_What the task requires_
Every line from the first one in the data below through the line holding "a imagen o haz clic para subir" is to be written out exactly, with the pictures omitted.

_Data under study_

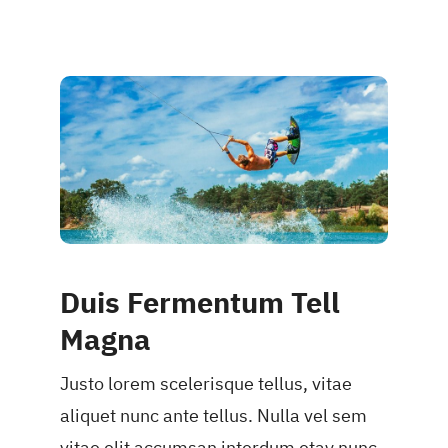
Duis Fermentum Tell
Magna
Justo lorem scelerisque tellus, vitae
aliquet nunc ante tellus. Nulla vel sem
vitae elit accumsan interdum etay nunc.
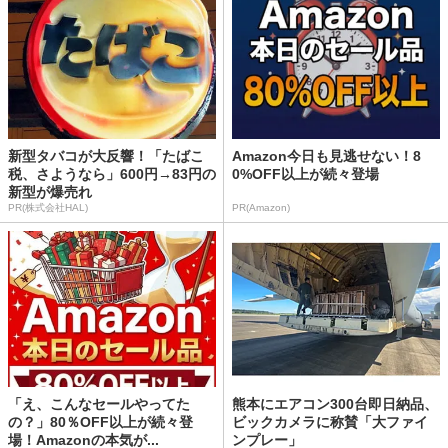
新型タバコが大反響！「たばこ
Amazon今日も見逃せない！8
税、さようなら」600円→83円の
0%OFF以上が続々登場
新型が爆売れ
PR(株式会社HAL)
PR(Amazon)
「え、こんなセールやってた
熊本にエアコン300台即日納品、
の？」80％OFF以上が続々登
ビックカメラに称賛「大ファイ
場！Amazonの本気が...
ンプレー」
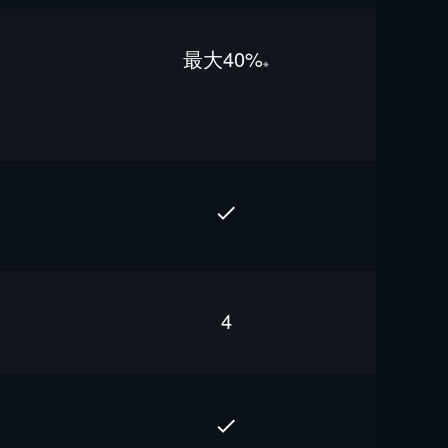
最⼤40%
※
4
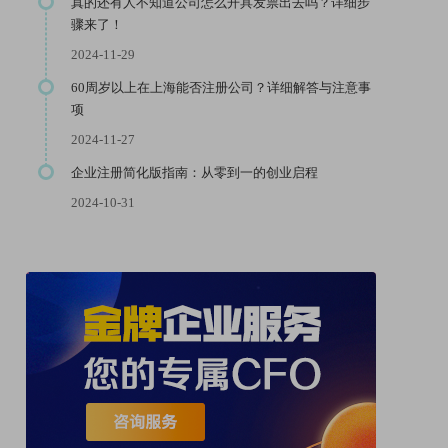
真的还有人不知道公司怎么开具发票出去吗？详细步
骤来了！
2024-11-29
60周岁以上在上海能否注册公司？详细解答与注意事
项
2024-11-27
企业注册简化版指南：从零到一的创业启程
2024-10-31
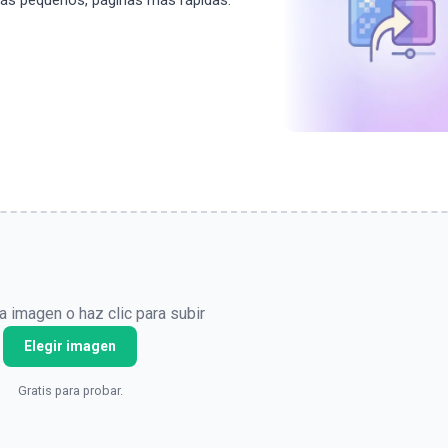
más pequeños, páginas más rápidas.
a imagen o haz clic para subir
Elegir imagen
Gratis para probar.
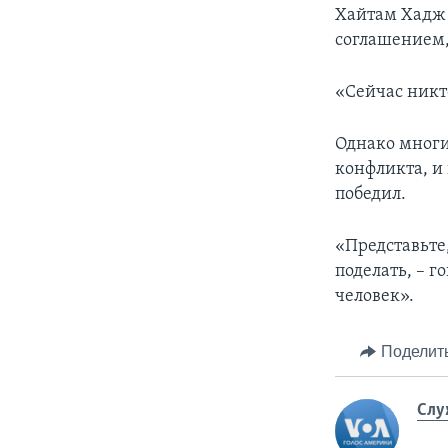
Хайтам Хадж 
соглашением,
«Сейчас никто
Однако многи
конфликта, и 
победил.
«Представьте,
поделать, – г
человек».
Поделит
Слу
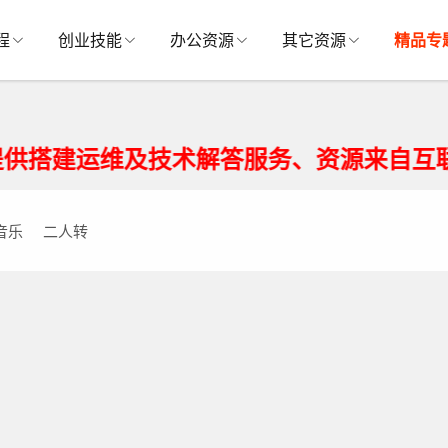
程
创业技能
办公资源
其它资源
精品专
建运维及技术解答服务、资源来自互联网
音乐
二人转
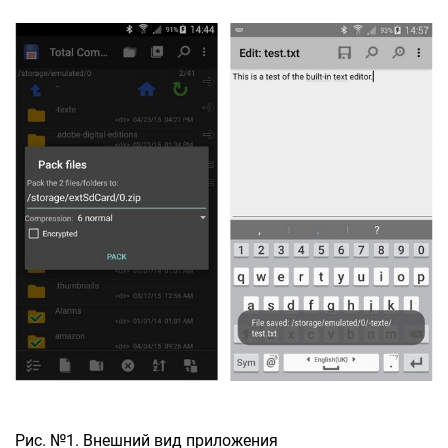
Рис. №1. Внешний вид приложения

_Solution to the exercise_
Duis Fermentum Tell
Magna
Justo lorem scelerisque tellus, vitae
aliquet nunc ante tellus. Nulla vel sem
vitae elit accumsan interdum etay nunc.
新型タバコが大反響！「たばこ
Amazon今日も見逃せない！8
税、さようなら」600円→83円の
0%OFF以上が続々登場
新型が爆売れ
PR(株式会社HAL)
PR(Amazon)
「え、こんなセールやってた
熊本にエアコン300台即日納品、
の？」80％OFF以上が続々登
ビックカメラに称賛「大ファイ
場！Amazonの本気が...
ンプレー」
最⼤40%
※
4
真的还有人不知道公司怎么开具发票出去吗？详细步
骤来了！
2024-11-29
60周岁以上在上海能否注册公司？详细解答与注意事
项
2024-11-27
企业注册简化版指南：从零到一的创业启程
2024-10-31
más pequeños, páginas más rápidas.
a imagen o haz clic para subir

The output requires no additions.